The reply has to be a number alone, equal to how many lines in the entries below hold the string "pill".

## Data extract
---------------
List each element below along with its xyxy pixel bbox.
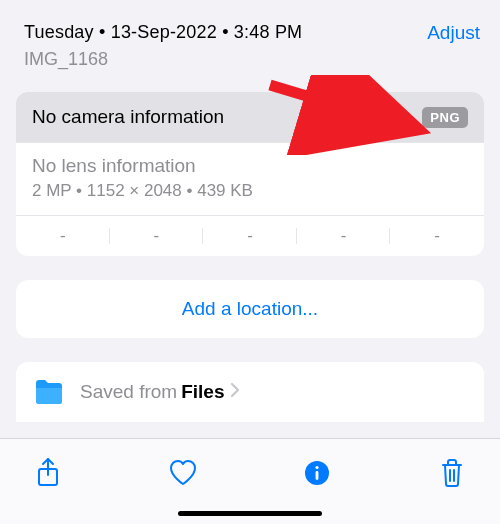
lens-title: No lens information: [32, 155, 468, 177]
exif-cell: -: [203, 226, 297, 246]
camera-info-card: No camera information PNG No lens inform…: [16, 92, 484, 256]
lens-row: No lens information 2 MP • 1152 × 2048 •…: [16, 143, 484, 216]
source-app: Files: [181, 381, 224, 403]
home-indicator: [178, 511, 322, 516]
exif-cell: -: [390, 226, 484, 246]
exif-row: - - - - -: [16, 216, 484, 256]
favorite-button[interactable]: [163, 453, 203, 493]
filename: IMG_1168: [24, 49, 302, 70]
svg-point-3: [316, 466, 319, 469]
add-location-button[interactable]: Add a location...: [16, 280, 484, 338]
files-app-icon: [32, 375, 66, 409]
chevron-right-icon: [230, 381, 240, 403]
exif-cell: -: [16, 226, 110, 246]
exif-cell: -: [297, 226, 391, 246]
timestamp: Tuesday • 13-Sep-2022 • 3:48 PM: [24, 22, 302, 43]
camera-row: No camera information PNG: [16, 92, 484, 143]
info-header: Tuesday • 13-Sep-2022 • 3:48 PM IMG_1168…: [0, 16, 500, 70]
adjust-button[interactable]: Adjust: [427, 22, 480, 44]
camera-text: No camera information: [32, 106, 224, 128]
share-button[interactable]: [28, 453, 68, 493]
exif-cell: -: [110, 226, 204, 246]
format-badge: PNG: [422, 107, 468, 128]
delete-button[interactable]: [432, 453, 472, 493]
svg-rect-4: [316, 471, 319, 480]
info-button[interactable]: [297, 453, 337, 493]
source-text: Saved from Files: [80, 381, 468, 403]
lens-meta: 2 MP • 1152 × 2048 • 439 KB: [32, 181, 468, 201]
source-card[interactable]: Saved from Files: [16, 362, 484, 422]
source-prefix: Saved from: [80, 381, 177, 403]
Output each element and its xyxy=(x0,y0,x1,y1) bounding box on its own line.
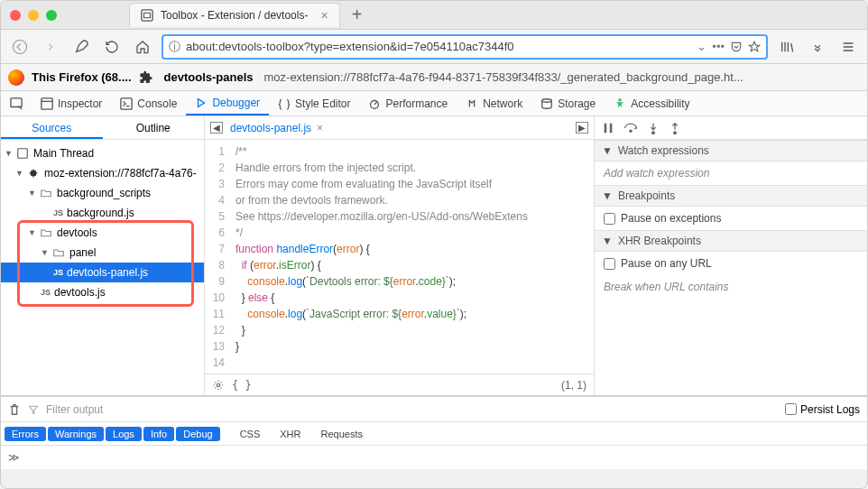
editor-panel: ◀ devtools-panel.js× ▶ 12345678910111213… xyxy=(205,116,595,395)
site-info-icon[interactable]: ⓘ xyxy=(169,39,180,55)
debugger-right-panel: ▼Watch expressions Add watch expression … xyxy=(595,116,867,395)
tab-inspector[interactable]: Inspector xyxy=(32,91,111,115)
page-actions-icon[interactable]: ••• xyxy=(712,40,725,53)
line-gutter: 123456789101112131415161718 xyxy=(205,140,230,374)
step-out-button[interactable] xyxy=(669,122,681,134)
panel-url: moz-extension://788fcf7a-4a76-f944-8371-… xyxy=(264,70,743,84)
pocket-icon[interactable] xyxy=(730,41,743,53)
pause-url-checkbox[interactable] xyxy=(604,258,615,270)
url-bar[interactable]: ⓘ about:devtools-toolbox?type=extension&… xyxy=(162,34,768,60)
menu-button[interactable] xyxy=(836,35,860,59)
tab-performance[interactable]: Performance xyxy=(359,91,457,115)
firefox-label: This Firefox (68.... xyxy=(32,70,132,84)
tree-devtools-dir[interactable]: ▼devtools xyxy=(1,223,204,243)
console-input[interactable]: ≫ xyxy=(1,446,867,469)
tree-bg-scripts[interactable]: ▼background_scripts xyxy=(1,183,204,203)
tab-storage[interactable]: Storage xyxy=(531,91,605,115)
cat-xhr[interactable]: XHR xyxy=(272,427,308,441)
svg-rect-11 xyxy=(605,123,607,133)
pause-url-row[interactable]: Pause on any URL xyxy=(595,252,867,275)
filter-input[interactable]: Filter output xyxy=(46,403,778,416)
new-tab-button[interactable]: + xyxy=(347,5,367,25)
svg-rect-12 xyxy=(610,123,613,133)
home-button[interactable] xyxy=(131,35,154,59)
xhr-breakpoints-header[interactable]: ▼XHR Breakpoints xyxy=(595,230,867,252)
svg-point-8 xyxy=(618,97,622,101)
tab-style-editor[interactable]: Style Editor xyxy=(269,91,359,115)
tab-debugger[interactable]: Debugger xyxy=(186,91,269,115)
pause-exceptions-row[interactable]: Pause on exceptions xyxy=(595,207,867,230)
overflow-button[interactable] xyxy=(806,35,829,59)
source-tree: ▼Main Thread ▼moz-extension://788fcf7a-4… xyxy=(1,140,204,395)
close-tab[interactable]: × xyxy=(320,8,328,23)
pause-button[interactable] xyxy=(602,122,614,134)
clear-console-icon[interactable] xyxy=(8,403,21,416)
minimize-window[interactable] xyxy=(28,10,39,21)
persist-logs[interactable]: Persist Logs xyxy=(785,403,860,416)
pill-errors[interactable]: Errors xyxy=(5,427,46,441)
star-icon[interactable] xyxy=(748,41,761,53)
browser-tab[interactable]: Toolbox - Extension / devtools- × xyxy=(129,3,340,27)
back-button[interactable] xyxy=(8,35,32,59)
svg-rect-4 xyxy=(42,97,52,108)
cursor-position: (1, 1) xyxy=(561,379,586,392)
tab-network[interactable]: Network xyxy=(457,91,531,115)
close-window[interactable] xyxy=(10,10,21,21)
svg-point-15 xyxy=(674,131,677,134)
step-over-button[interactable] xyxy=(623,122,638,134)
tree-main-thread[interactable]: ▼Main Thread xyxy=(1,143,204,163)
sources-panel: Sources Outline ▼Main Thread ▼moz-extens… xyxy=(1,116,205,395)
editor-file-tab[interactable]: devtools-panel.js× xyxy=(230,122,323,134)
pill-debug[interactable]: Debug xyxy=(176,427,219,441)
step-in-button[interactable] xyxy=(647,122,660,134)
coverage-icon[interactable] xyxy=(212,379,225,392)
pill-info[interactable]: Info xyxy=(143,427,174,441)
cat-css[interactable]: CSS xyxy=(233,427,268,441)
chevron-down-icon[interactable]: ⌄ xyxy=(697,40,706,53)
collapse-left-icon[interactable]: ◀ xyxy=(210,122,223,134)
tab-console[interactable]: Console xyxy=(111,91,186,115)
tree-moz-ext[interactable]: ▼moz-extension://788fcf7a-4a76- xyxy=(1,163,204,183)
tab-accessibility[interactable]: Accessibility xyxy=(605,91,698,115)
iframe-picker[interactable] xyxy=(1,91,32,115)
code-content[interactable]: /** Handle errors from the injected scri… xyxy=(230,140,594,374)
cat-requests[interactable]: Requests xyxy=(314,427,370,441)
pill-logs[interactable]: Logs xyxy=(106,427,142,441)
svg-point-10 xyxy=(217,383,220,387)
svg-rect-0 xyxy=(142,10,152,21)
tree-devtools-js[interactable]: JSdevtools.js xyxy=(1,282,204,302)
svg-point-13 xyxy=(630,130,632,132)
tree-bg-js[interactable]: JSbackground.js xyxy=(1,203,204,223)
tree-panel-dir[interactable]: ▼panel xyxy=(1,243,204,263)
traffic-lights xyxy=(10,10,57,21)
tools-button[interactable] xyxy=(69,35,93,59)
close-file-icon[interactable]: × xyxy=(317,122,323,134)
outline-tab[interactable]: Outline xyxy=(103,116,205,139)
maximize-window[interactable] xyxy=(46,10,57,21)
pause-exceptions-checkbox[interactable] xyxy=(604,213,615,225)
navbar: ⓘ about:devtools-toolbox?type=extension&… xyxy=(1,30,867,64)
breakpoints-header[interactable]: ▼Breakpoints xyxy=(595,185,867,207)
sources-tab[interactable]: Sources xyxy=(1,116,103,139)
tree-devtools-panel-js[interactable]: JSdevtools-panel.js xyxy=(1,263,204,282)
svg-point-14 xyxy=(652,131,655,134)
firefox-icon xyxy=(8,69,24,86)
reload-button[interactable] xyxy=(100,35,124,59)
pill-warnings[interactable]: Warnings xyxy=(48,427,104,441)
puzzle-icon xyxy=(139,70,153,85)
pretty-print-icon[interactable]: { } xyxy=(232,379,252,392)
watch-placeholder[interactable]: Add watch expression xyxy=(595,161,867,185)
watch-header[interactable]: ▼Watch expressions xyxy=(595,140,867,161)
forward-button[interactable] xyxy=(39,35,62,59)
collapse-right-icon[interactable]: ▶ xyxy=(576,122,588,134)
library-button[interactable] xyxy=(775,35,799,59)
svg-rect-3 xyxy=(11,97,22,106)
svg-rect-1 xyxy=(144,13,151,17)
break-url-placeholder[interactable]: Break when URL contains xyxy=(595,275,867,299)
persist-checkbox[interactable] xyxy=(785,403,797,415)
svg-point-7 xyxy=(542,98,552,102)
svg-point-2 xyxy=(14,40,27,53)
filter-icon xyxy=(28,404,39,415)
main-area: Sources Outline ▼Main Thread ▼moz-extens… xyxy=(1,116,867,396)
tab-favicon xyxy=(141,9,153,22)
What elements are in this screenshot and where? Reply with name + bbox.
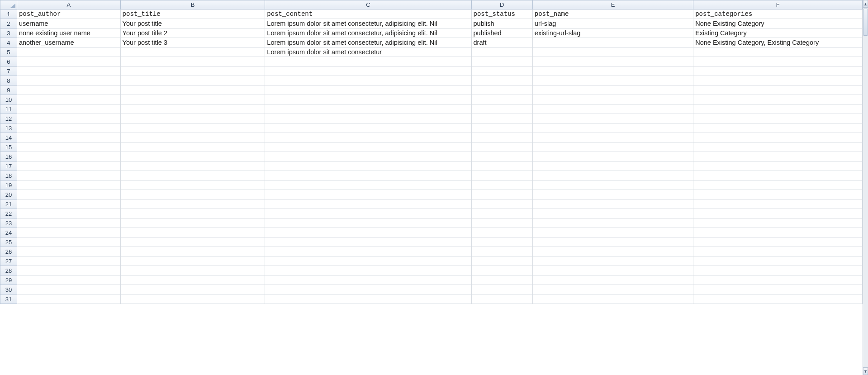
cell[interactable] [471, 266, 532, 275]
row-header[interactable]: 30 [0, 285, 17, 294]
cell[interactable] [532, 266, 693, 275]
row-header[interactable]: 23 [0, 218, 17, 228]
cell[interactable] [120, 266, 265, 275]
cell[interactable] [471, 76, 532, 85]
cell[interactable] [471, 66, 532, 76]
row-header[interactable]: 4 [0, 38, 17, 47]
cell[interactable] [471, 247, 532, 256]
cell[interactable] [471, 171, 532, 180]
cell[interactable] [693, 237, 863, 247]
cell[interactable] [17, 66, 120, 76]
cell[interactable] [532, 237, 693, 247]
cell[interactable] [532, 228, 693, 237]
cell[interactable] [532, 199, 693, 209]
cell[interactable]: post_categories [693, 9, 863, 19]
cell[interactable] [120, 237, 265, 247]
row-header[interactable]: 17 [0, 161, 17, 171]
cell[interactable] [471, 256, 532, 266]
row-header[interactable]: 10 [0, 95, 17, 104]
cell[interactable]: published [471, 28, 532, 38]
cell[interactable]: Lorem ipsum dolor sit amet consectetur [265, 47, 471, 57]
cell[interactable]: post_content [265, 9, 471, 19]
cell[interactable] [532, 294, 693, 304]
cell[interactable] [532, 133, 693, 142]
cell[interactable] [693, 199, 863, 209]
cell[interactable] [120, 256, 265, 266]
cell[interactable] [532, 152, 693, 161]
cell[interactable] [120, 161, 265, 171]
cell[interactable] [471, 294, 532, 304]
cell[interactable] [120, 199, 265, 209]
cell[interactable] [265, 237, 471, 247]
cell[interactable] [471, 85, 532, 95]
cell[interactable] [120, 247, 265, 256]
cell[interactable] [265, 285, 471, 294]
row-header[interactable]: 24 [0, 228, 17, 237]
cell[interactable] [120, 95, 265, 104]
cell[interactable] [265, 161, 471, 171]
cell[interactable] [471, 285, 532, 294]
cell[interactable] [693, 66, 863, 76]
cell[interactable] [17, 161, 120, 171]
row-header[interactable]: 31 [0, 294, 17, 304]
cell[interactable] [693, 133, 863, 142]
column-header-B[interactable]: B [120, 0, 265, 9]
cell[interactable] [17, 85, 120, 95]
cell[interactable] [471, 142, 532, 152]
cell[interactable] [265, 57, 471, 66]
cell[interactable]: none existing user name [17, 28, 120, 38]
cell[interactable] [17, 95, 120, 104]
cell[interactable]: post_name [532, 9, 693, 19]
cell[interactable] [120, 85, 265, 95]
cell[interactable] [532, 190, 693, 199]
cell[interactable]: username [17, 19, 120, 28]
cell[interactable] [265, 256, 471, 266]
cell[interactable] [693, 294, 863, 304]
cell[interactable]: url-slag [532, 19, 693, 28]
row-header[interactable]: 27 [0, 256, 17, 266]
cell[interactable] [120, 104, 265, 114]
cell[interactable] [532, 76, 693, 85]
row-header[interactable]: 26 [0, 247, 17, 256]
row-header[interactable]: 9 [0, 85, 17, 95]
cell[interactable] [693, 285, 863, 294]
row-header[interactable]: 29 [0, 275, 17, 285]
cell[interactable] [120, 57, 265, 66]
cell[interactable] [693, 171, 863, 180]
cell[interactable] [693, 180, 863, 190]
cell[interactable] [17, 285, 120, 294]
cell[interactable]: publish [471, 19, 532, 28]
cell[interactable] [120, 171, 265, 180]
select-all-corner[interactable] [0, 0, 17, 9]
cell[interactable] [265, 275, 471, 285]
cell[interactable] [120, 285, 265, 294]
cell[interactable] [471, 190, 532, 199]
cell[interactable] [265, 114, 471, 123]
cell[interactable] [693, 275, 863, 285]
cell[interactable] [17, 57, 120, 66]
row-header[interactable]: 22 [0, 209, 17, 218]
cell[interactable] [17, 171, 120, 180]
cell[interactable] [693, 152, 863, 161]
cell[interactable] [17, 266, 120, 275]
cell[interactable]: None Existing Category, Existing Categor… [693, 38, 863, 47]
cell[interactable] [532, 171, 693, 180]
cell[interactable] [471, 218, 532, 228]
cell[interactable] [532, 123, 693, 133]
scroll-up-button[interactable]: ▲ [863, 0, 868, 8]
cell[interactable] [17, 199, 120, 209]
cell[interactable] [120, 66, 265, 76]
cell[interactable] [471, 152, 532, 161]
cell[interactable] [471, 161, 532, 171]
cell[interactable] [265, 104, 471, 114]
cell[interactable] [17, 76, 120, 85]
cell[interactable] [471, 104, 532, 114]
column-header-C[interactable]: C [265, 0, 471, 9]
cell[interactable] [17, 142, 120, 152]
cell[interactable] [532, 209, 693, 218]
cell[interactable] [120, 133, 265, 142]
cell[interactable] [693, 47, 863, 57]
cell[interactable] [532, 218, 693, 228]
cell[interactable]: Lorem ipsum dolor sit amet consectetur, … [265, 38, 471, 47]
cell[interactable]: post_status [471, 9, 532, 19]
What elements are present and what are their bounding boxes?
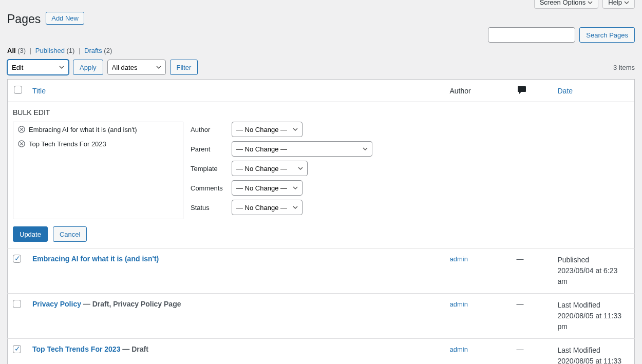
page-title: Pages (7, 8, 41, 28)
bulk-cancel-button[interactable]: Cancel (53, 226, 87, 242)
remove-item-icon[interactable] (17, 125, 26, 133)
bulk-parent-select[interactable]: — No Change — (232, 141, 372, 157)
row-checkbox[interactable] (13, 255, 21, 263)
help-button[interactable]: Help (602, 0, 635, 9)
table-row: Embracing AI for what it is (and isn't) … (8, 248, 635, 294)
bulk-parent-label: Parent (191, 145, 226, 153)
row-comments: — (517, 345, 524, 353)
date-filter-select[interactable]: All dates (107, 60, 166, 75)
filter-drafts[interactable]: Drafts (2) (84, 47, 112, 54)
row-date-status: Last Modified (558, 346, 600, 354)
apply-button-top[interactable]: Apply (73, 60, 103, 75)
add-new-button[interactable]: Add New (46, 12, 84, 25)
bulk-status-select[interactable]: — No Change — (232, 200, 303, 215)
row-title-link[interactable]: Embracing AI for what it is (and isn't) (32, 255, 159, 263)
row-date-status: Last Modified (558, 301, 600, 309)
screen-options-button[interactable]: Screen Options (534, 0, 599, 9)
bulk-template-label: Template (191, 165, 226, 173)
bulk-edit-item: Top Tech Trends For 2023 (13, 137, 183, 151)
row-date-value: 2020/08/05 at 11:33 pm (558, 312, 622, 331)
row-suffix: — Draft, Privacy Policy Page (81, 300, 181, 308)
filter-button[interactable]: Filter (170, 60, 198, 75)
remove-item-icon[interactable] (17, 140, 26, 148)
row-suffix: — Draft (120, 345, 148, 353)
chevron-down-icon (588, 0, 593, 5)
row-checkbox[interactable] (13, 300, 21, 308)
screen-options-label: Screen Options (540, 0, 586, 6)
filter-published[interactable]: Published (1) (35, 47, 77, 54)
bulk-comments-select[interactable]: — No Change — (232, 180, 303, 196)
row-comments: — (517, 255, 524, 263)
bulk-edit-panel: Bulk Edit Embracing AI for what it is (a… (8, 102, 635, 248)
bulk-status-label: Status (191, 204, 226, 212)
table-row: Privacy Policy — Draft, Privacy Policy P… (8, 294, 635, 339)
select-all-top[interactable] (14, 86, 22, 94)
bulk-edit-heading: Bulk Edit (13, 108, 629, 117)
column-date[interactable]: Date (558, 87, 573, 95)
help-label: Help (608, 0, 622, 6)
row-date-status: Published (558, 256, 590, 264)
row-author-link[interactable]: admin (450, 255, 468, 263)
column-author: Author (445, 80, 512, 102)
search-pages-button[interactable]: Search Pages (579, 27, 635, 43)
bulk-author-label: Author (191, 126, 226, 133)
pages-table: Title Author Date Bulk Edit (7, 79, 635, 364)
table-row: Top Tech Trends For 2023 — Draft admin —… (8, 339, 635, 365)
bulk-template-select[interactable]: — No Change — (232, 161, 308, 176)
column-title[interactable]: Title (32, 87, 46, 95)
bulk-update-button[interactable]: Update (13, 226, 48, 242)
bulk-action-select-top[interactable]: Edit (7, 60, 69, 75)
bulk-edit-items-list: Embracing AI for what it is (and isn't) … (13, 122, 183, 219)
search-input[interactable] (488, 27, 575, 43)
bulk-comments-label: Comments (191, 184, 226, 192)
row-author-link[interactable]: admin (450, 300, 468, 308)
bulk-author-select[interactable]: — No Change — (232, 122, 303, 137)
filter-all[interactable]: All (3) (7, 47, 28, 54)
row-author-link[interactable]: admin (450, 346, 468, 353)
row-date-value: 2020/08/05 at 11:33 pm (558, 357, 622, 364)
bulk-edit-item: Embracing AI for what it is (and isn't) (13, 122, 183, 137)
items-count-top: 3 items (613, 64, 635, 71)
row-title-link[interactable]: Top Tech Trends For 2023 (32, 345, 120, 353)
row-comments: — (517, 300, 524, 308)
row-date-value: 2023/05/04 at 6:23 am (558, 266, 618, 285)
chevron-down-icon (624, 0, 629, 5)
row-title-link[interactable]: Privacy Policy (32, 300, 81, 308)
status-filter-links: All (3) | Published (1) | Drafts (2) (7, 47, 635, 54)
row-checkbox[interactable] (13, 345, 21, 353)
comment-icon (517, 88, 527, 97)
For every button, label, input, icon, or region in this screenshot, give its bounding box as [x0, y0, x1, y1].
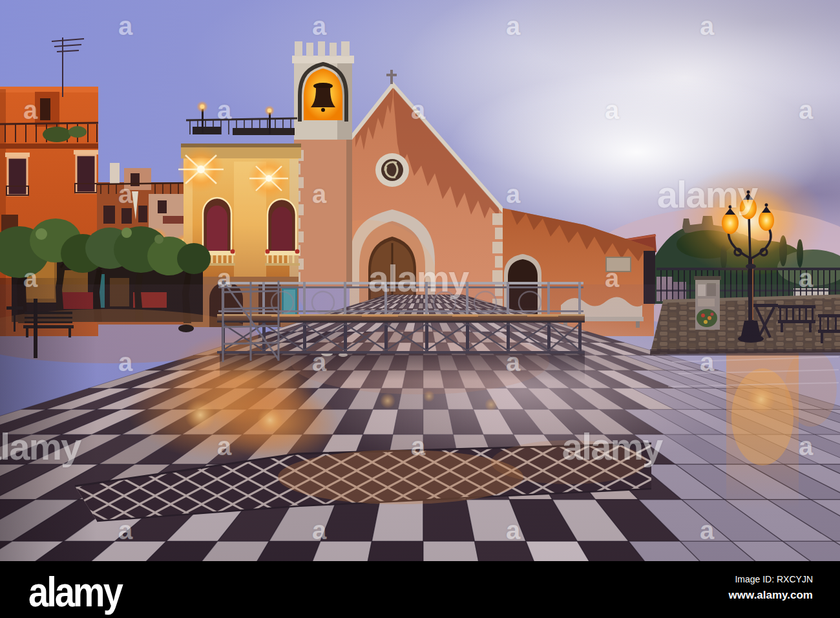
color-grade [0, 284, 840, 561]
flower-box [266, 250, 270, 254]
flower-box [295, 250, 300, 254]
image-id: Image ID: RXCYJN [729, 573, 813, 587]
stone-plaque [606, 257, 631, 272]
floodlight-starburst [178, 146, 224, 193]
merlons [295, 41, 350, 56]
terrace-plants [43, 127, 71, 142]
window [5, 153, 30, 195]
awning [163, 216, 184, 224]
footer-meta: Image ID: RXCYJN www.alamy.com [729, 573, 813, 604]
palazzo-roof-terrace [186, 101, 297, 135]
left-vignette [0, 278, 97, 561]
alamy-footer-bar: alamy Image ID: RXCYJN www.alamy.com [0, 561, 840, 618]
bell-tower [292, 41, 354, 288]
terrace-furniture [193, 127, 221, 134]
stage-rail-top [218, 282, 583, 284]
alamy-url: www.alamy.com [729, 587, 813, 604]
window [74, 150, 98, 193]
cross-finial [386, 70, 397, 84]
terrace-furniture [233, 128, 295, 135]
flower-box [231, 250, 235, 254]
alamy-logo: alamy [28, 568, 121, 616]
piazza-scene [0, 0, 840, 561]
rose-window [375, 153, 409, 187]
chimney [110, 163, 120, 184]
floodlight-starburst [248, 158, 289, 199]
tree-canopy [177, 243, 211, 274]
stock-photo: aaaaaaaaaaaaalamyaaalamyaaaaaaalamyaaala… [0, 0, 840, 618]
---------------
## Task result
5